Nokaksays "When I reported in this column Sept. 20 that there is ''strong feeling'' in the ''Bush administration policymaking apparatus'' that ''U.S. troops must leave Iraq next year,'' Republican politicians -- most recently Bush-Cheney campaign manager Ken Mehlman -- disagreed. But Don Rumsfeld has not contradicted me."
He quotes an interview Rumsfeld did with Rita Crosby of FOX, which I've expanded on a bit:
Q: You think we'll have a total elimination of U.S. troops?
SEC. RUMSFELD: Well, let me put it this way, when the United States of America puts forces into a country, we do it to try to help that country. Unlike other countries, we're not going to occupy a country or to take over their real estate. We want to go in and be helpful and leave. That's basically the American way. [Except for Hawaii and Puerto Rico and Guam and a few other places..]
And so, you know, it's conceivable there've been countries like South Korea that ask us to leave some troops there afterwards to provide a more secure environment and we've done that on occasion.
But for the most part, our hope is that we can train up enough Iraqi -- and in the case of Iraq and Afghan and in the case of Afghanistan, security forces -- so that they can take over security responsibilities for themselves. [Too bad Bremer fired the 400,000 Iraqi Army, they might be coming in handy right now.] That's the best way to do it.
Q: You've said that maybe we might pull out before conditions are, quote, "peaceful and perfect." [More untidyness?] When is the earliest that you think we could pull out of Iraq?
SEC. RUMSFELD: Well, the president's said very correctly that we will stay there as long as we're needed and not a minute longer. Now, that part of the world tends not to be perfectly peaceful.

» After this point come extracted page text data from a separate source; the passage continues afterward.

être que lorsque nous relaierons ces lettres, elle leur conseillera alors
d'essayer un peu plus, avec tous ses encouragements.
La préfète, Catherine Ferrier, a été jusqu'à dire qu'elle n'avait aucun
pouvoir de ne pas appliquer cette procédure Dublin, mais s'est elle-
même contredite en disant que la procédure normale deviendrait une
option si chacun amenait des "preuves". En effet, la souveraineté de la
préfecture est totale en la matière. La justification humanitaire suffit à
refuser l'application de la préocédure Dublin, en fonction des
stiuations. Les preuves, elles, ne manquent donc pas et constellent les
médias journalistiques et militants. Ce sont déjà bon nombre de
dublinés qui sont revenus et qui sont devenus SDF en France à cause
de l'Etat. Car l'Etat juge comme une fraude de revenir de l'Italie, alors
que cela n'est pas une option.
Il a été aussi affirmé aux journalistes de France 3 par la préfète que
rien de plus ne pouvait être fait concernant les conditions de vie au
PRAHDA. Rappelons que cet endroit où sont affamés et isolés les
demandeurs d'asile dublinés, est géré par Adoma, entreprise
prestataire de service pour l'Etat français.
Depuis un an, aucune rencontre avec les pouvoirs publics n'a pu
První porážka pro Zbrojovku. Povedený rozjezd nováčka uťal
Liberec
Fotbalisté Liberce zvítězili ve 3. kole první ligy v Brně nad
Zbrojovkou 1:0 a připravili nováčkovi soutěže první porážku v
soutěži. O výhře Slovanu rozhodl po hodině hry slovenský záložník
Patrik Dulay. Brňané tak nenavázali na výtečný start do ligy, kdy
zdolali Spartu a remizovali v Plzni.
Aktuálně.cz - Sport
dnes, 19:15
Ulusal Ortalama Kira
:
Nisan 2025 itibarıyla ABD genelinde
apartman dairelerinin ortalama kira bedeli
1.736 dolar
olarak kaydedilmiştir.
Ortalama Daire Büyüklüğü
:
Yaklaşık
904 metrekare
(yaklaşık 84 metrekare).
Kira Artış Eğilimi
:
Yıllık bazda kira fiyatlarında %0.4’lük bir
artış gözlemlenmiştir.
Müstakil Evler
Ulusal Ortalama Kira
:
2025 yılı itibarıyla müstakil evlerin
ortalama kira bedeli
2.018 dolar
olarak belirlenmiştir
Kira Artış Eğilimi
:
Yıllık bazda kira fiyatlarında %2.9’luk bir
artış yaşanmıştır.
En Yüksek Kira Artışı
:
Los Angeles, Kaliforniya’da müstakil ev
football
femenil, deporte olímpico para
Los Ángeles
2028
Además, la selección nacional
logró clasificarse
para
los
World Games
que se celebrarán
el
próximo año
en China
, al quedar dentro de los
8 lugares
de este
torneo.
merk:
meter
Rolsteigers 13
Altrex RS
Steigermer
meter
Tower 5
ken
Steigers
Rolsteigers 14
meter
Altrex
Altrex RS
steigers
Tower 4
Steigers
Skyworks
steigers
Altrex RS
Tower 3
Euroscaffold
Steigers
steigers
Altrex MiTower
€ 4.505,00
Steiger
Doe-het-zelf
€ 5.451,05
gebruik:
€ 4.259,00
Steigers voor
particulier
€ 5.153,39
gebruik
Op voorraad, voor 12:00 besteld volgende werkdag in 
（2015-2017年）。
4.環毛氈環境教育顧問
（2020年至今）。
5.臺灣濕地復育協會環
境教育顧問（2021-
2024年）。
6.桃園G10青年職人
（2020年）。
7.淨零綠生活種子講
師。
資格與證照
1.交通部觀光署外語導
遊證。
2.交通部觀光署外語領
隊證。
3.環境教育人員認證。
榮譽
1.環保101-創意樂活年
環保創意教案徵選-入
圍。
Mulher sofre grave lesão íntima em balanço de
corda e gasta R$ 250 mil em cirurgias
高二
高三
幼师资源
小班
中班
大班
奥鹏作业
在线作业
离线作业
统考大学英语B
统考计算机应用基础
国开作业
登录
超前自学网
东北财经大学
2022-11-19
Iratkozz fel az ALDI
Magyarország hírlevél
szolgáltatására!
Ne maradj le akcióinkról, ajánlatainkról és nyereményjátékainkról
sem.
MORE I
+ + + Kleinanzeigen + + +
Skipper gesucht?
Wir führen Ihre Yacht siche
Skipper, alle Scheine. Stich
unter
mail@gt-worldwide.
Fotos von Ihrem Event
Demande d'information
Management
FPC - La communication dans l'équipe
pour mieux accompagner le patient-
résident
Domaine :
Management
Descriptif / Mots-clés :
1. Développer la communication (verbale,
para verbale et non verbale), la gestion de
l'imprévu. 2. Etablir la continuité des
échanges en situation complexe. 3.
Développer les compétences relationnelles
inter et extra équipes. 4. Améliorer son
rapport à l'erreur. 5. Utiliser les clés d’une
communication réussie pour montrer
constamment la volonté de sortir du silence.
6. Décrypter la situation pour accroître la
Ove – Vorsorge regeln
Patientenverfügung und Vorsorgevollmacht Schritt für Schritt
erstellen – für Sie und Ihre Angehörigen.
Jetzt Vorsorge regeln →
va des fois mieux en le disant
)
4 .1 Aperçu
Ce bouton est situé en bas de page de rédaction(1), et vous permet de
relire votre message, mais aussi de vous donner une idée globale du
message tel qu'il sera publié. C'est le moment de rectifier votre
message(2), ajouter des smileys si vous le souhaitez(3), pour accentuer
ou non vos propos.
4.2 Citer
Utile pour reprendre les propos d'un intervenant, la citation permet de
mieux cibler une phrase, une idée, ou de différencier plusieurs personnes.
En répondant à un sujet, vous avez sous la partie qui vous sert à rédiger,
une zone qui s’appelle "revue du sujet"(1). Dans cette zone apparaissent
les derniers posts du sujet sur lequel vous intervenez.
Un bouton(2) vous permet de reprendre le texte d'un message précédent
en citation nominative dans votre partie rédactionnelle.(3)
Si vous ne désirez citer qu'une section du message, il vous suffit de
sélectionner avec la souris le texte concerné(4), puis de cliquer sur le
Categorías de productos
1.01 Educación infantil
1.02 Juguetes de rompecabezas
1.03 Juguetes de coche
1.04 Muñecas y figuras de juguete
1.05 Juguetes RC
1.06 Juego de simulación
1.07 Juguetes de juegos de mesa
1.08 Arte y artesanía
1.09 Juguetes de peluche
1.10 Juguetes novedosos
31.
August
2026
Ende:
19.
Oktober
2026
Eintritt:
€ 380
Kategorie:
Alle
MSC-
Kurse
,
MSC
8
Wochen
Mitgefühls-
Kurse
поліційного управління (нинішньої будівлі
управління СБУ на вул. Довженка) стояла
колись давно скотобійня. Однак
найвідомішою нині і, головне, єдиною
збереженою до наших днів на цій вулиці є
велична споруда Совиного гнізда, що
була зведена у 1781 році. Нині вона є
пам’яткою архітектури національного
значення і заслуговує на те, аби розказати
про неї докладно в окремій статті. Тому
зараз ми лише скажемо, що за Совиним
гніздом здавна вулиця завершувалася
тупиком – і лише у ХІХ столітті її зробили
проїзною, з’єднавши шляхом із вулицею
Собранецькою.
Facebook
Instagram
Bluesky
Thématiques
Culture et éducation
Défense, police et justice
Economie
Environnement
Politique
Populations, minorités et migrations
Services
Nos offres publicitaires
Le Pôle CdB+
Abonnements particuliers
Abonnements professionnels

Q: It never will be, do you think?
SEC. RUMSFELD: It never will be, is my view. And do I think that when we leave, it will be a perfectly peaceful situation, no. I think it'll be a situation where the Iraqis have developed the ability to manage their situation from a security standpoint and we will have a mutual agreement that it makes sense now to bring down the coalition forces and leave.
Q: Could that be as early right after the elections? There is some buzz that may be right after the elections, we may see a -
SEC. RUMSFELD: Oh, no. No, no.
Q: Start pulling out?
SEC. RUMSFELD: No. We've already started. We had over 150,000 troops there originally and we're down to 137 right now - 137,000.
Q: Do you think we'll see more right after the elections being pulled out?
SEC. RUMSFELD: It depends totally on the security situation in the country. And we would, of course, be working with our coalition forces and bring them down at the same time we would be bringing down our own forces. And at the same time, the Iraqi Security Forces will be increasing.
They're over 100,000 [Total BS] now getting towards 150,000 by the end of this year in anticipation of the elections and then they'll go still higher or thereafter and at some point, they will be sufficient to do the job.